### Directions
Restate all of the following data exactly, keeping any images out of the copy.

### Data shown
*** Begin section ***

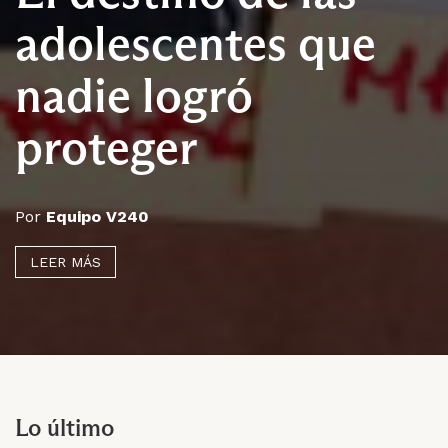
adolescentes que
nadie logró
proteger
Por
Equipo V240
LEER MÁS
Lo último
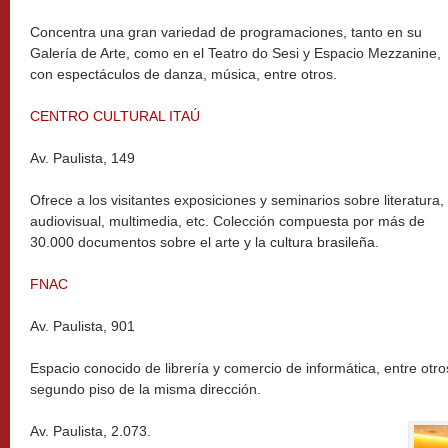
Concentra una gran variedad de programaciones, tanto en su
Galería de Arte, como en el Teatro do Sesi y Espacio Mezzanine,
con espectáculos de danza, música, entre otros.
CENTRO CULTURAL ITAÚ
Av. Paulista, 149
Ofrece a los visitantes exposiciones y seminarios sobre literatura,
audiovisual, multimedia, etc. Colección compuesta por más de
30.000 documentos sobre el arte y la cultura brasileña.
FNAC
Av. Paulista, 901
Espacio conocido de librería y comercio de informática, entre otro
segundo piso de la misma dirección.
Av. Paulista, 2.073.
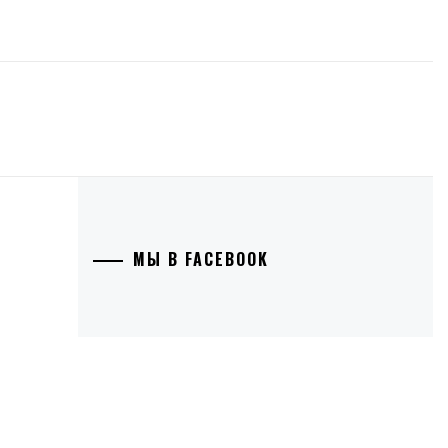
МЫ В FACEBOOK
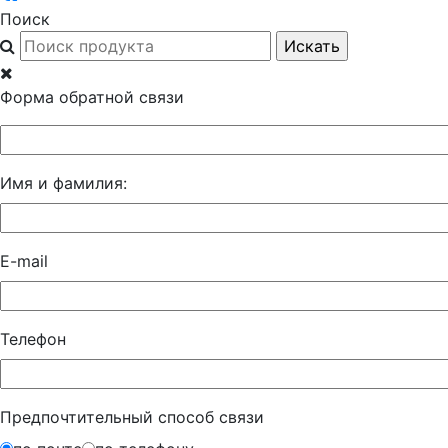
Поиск
Форма обратной связи
Имя и фамилия:
E-mail
Телефон
Предпочтительный способ связи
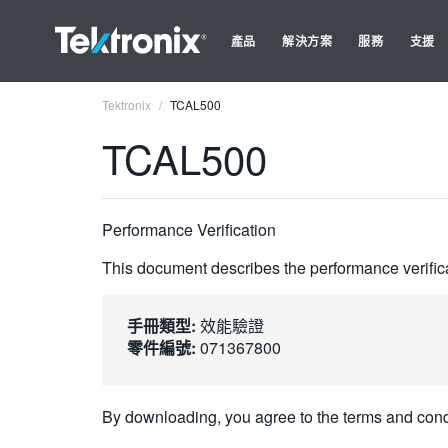
產品
解決方案
服務
支援
Tektronix
TCAL500
TCAL500
Performance Verification
This document describes the performance verific
手冊類型:
效能驗證
零件編號:
071367800
By downloading, you agree to the terms and cond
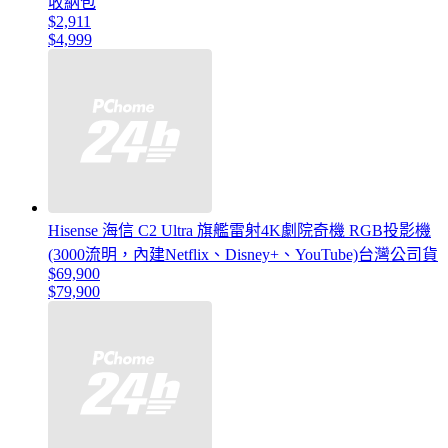
收納包
$2,911
$4,999
Hisense 海信 C2 Ultra 旗艦雷射4K劇院奇機 RGB投影機
(3000流明，內建Netflix、Disney+、YouTube)台灣公司貨
$69,900
$79,900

*** End section ***

### The answer
adolescentes que
nadie logró
proteger
Por
Equipo V240
LEER MÁS
Lo último
Concentra una gran variedad de programaciones, tanto en su
Galería de Arte, como en el Teatro do Sesi y Espacio Mezzanine,
con espectáculos de danza, música, entre otros.
CENTRO CULTURAL ITAÚ
Av. Paulista, 149
Ofrece a los visitantes exposiciones y seminarios sobre literatura,
audiovisual, multimedia, etc. Colección compuesta por más de
30.000 documentos sobre el arte y la cultura brasileña.
FNAC
Av. Paulista, 901
Espacio conocido de librería y comercio de informática, entre otro
segundo piso de la misma dirección.
Av. Paulista, 2.073.
МЫ В FACEBOOK
Поиск
Форма обратной связи
Имя и фамилия:
E-mail
Телефон
Предпочтительный способ связи
產品
解決方案
服務
支援
Tektronix
TCAL500
TCAL500
Performance Verification
This document describes the performance verific
手冊類型:
效能驗證
零件編號:
071367800
By downloading, you agree to the terms and cond
收納包
$2,911
$4,999
Hisense 海信 C2 Ultra 旗艦雷射4K劇院奇機 RGB投影機
(3000流明，內建Netflix、Disney+、YouTube)台灣公司貨
$69,900
$79,900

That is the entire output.